Préserver les libertés publiques et individuelles
Jérôme Gavaudan a également averti que 2023 serait une année charnière pour les libertés publiques et individuelles, et, à ce titre, a assuré que le CNB serait extrêmement vigilant à ce que les projets de loi Asile et immigration n’entrainent pas « un recul des droits et libertés », notamment en restreignant l’accès au juge, en privilégiant le juge unique à la collégialité ou encore en généralisant la visio-audience. « Il va falloir être attentif à tout cela », a-t-il relevé.
Autre sujet d’inquiétude, le projet de loi relatif aux Jeux Olympiques de 2024, qui prévoie plusieurs dérogations et expérimentations afin d’assurer la sécurité des manifestations sportives. « On s'en inquiète à juste titre mais il ne faudrait pas qu'à l'occasion des Jeux Olympiques, on mette en place des mesures attentatoires aux libertés, telles que le recours à la reconnaissance faciale ou à la surveillance par les drones », a averti le président du CNB. « Les Jeux Olympiques ne doivent pas être le laboratoire d’expérimentations dangereuses (…).

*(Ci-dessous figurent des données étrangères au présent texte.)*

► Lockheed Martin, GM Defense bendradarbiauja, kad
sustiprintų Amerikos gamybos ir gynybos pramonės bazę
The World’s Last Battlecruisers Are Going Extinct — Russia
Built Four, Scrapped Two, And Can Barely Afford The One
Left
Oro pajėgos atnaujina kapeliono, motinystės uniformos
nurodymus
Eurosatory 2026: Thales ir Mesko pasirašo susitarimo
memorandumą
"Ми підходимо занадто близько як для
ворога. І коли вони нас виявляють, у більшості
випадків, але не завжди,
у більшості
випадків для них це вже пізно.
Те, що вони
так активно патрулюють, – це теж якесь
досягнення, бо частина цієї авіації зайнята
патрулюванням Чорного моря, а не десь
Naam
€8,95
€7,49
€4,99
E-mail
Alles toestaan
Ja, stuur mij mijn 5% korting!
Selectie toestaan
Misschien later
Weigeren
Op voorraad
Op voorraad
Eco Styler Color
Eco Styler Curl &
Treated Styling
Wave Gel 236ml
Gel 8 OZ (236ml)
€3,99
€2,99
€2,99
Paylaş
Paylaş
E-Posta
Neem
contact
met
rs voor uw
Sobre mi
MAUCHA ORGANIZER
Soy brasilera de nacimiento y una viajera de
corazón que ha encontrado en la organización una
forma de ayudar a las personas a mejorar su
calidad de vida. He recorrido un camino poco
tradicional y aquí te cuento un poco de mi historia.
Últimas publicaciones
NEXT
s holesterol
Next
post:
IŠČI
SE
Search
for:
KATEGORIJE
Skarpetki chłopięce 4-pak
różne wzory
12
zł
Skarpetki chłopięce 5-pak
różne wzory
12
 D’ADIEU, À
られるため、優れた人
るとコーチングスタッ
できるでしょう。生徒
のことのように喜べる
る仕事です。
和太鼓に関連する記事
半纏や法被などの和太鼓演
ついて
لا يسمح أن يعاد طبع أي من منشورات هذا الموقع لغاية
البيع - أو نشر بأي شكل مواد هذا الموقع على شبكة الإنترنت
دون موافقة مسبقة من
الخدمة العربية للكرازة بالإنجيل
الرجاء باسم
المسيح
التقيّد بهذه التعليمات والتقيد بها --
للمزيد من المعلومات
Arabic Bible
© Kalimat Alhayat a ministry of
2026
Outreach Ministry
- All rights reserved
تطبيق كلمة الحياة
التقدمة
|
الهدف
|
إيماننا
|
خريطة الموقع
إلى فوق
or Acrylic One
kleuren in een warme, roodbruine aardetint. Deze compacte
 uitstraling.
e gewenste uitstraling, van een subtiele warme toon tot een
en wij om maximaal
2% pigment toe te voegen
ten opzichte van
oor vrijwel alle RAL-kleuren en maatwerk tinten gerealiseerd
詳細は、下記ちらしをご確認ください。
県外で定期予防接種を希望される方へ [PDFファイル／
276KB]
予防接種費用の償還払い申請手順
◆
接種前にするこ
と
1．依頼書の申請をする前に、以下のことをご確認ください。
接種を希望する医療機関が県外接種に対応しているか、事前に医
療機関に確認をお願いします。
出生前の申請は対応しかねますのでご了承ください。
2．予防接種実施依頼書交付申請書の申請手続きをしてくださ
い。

On se méfie des expérimentations », a-t-il ajouté.
Le Guichet unique, la grande interrogation du début d’année
Le Guichet unique des entreprises ne fonctionnant toujours pas depuis son lancement le 1er janvier dernier, il est source de nombreuses préoccupations. Jérôme Gavaudan a d’ailleurs fait part à la ministre déléguée en charge des Petites et moyennes entreprises Olivia Grégoire « du risque que font peser les incertitudes liées aux dysfonctionnements du Guichet unique sur la vie économique des entreprises et sur la responsabilité des utilisateurs professionnels, dont les avocats ». Si la ministre lui a assuré que la plateforme devrait fonctionner au mois de mars, « les statistiques sont catastrophiques ».
Pour essayer de faire avancer les choses, le CNB s’est engagé à faire remonter à l’INPI, en temps réel, toutes les anomalies de fonctionnement constatées par les avocats. « Nous restons mobilisés », a assuré Jérôme Gavaudan.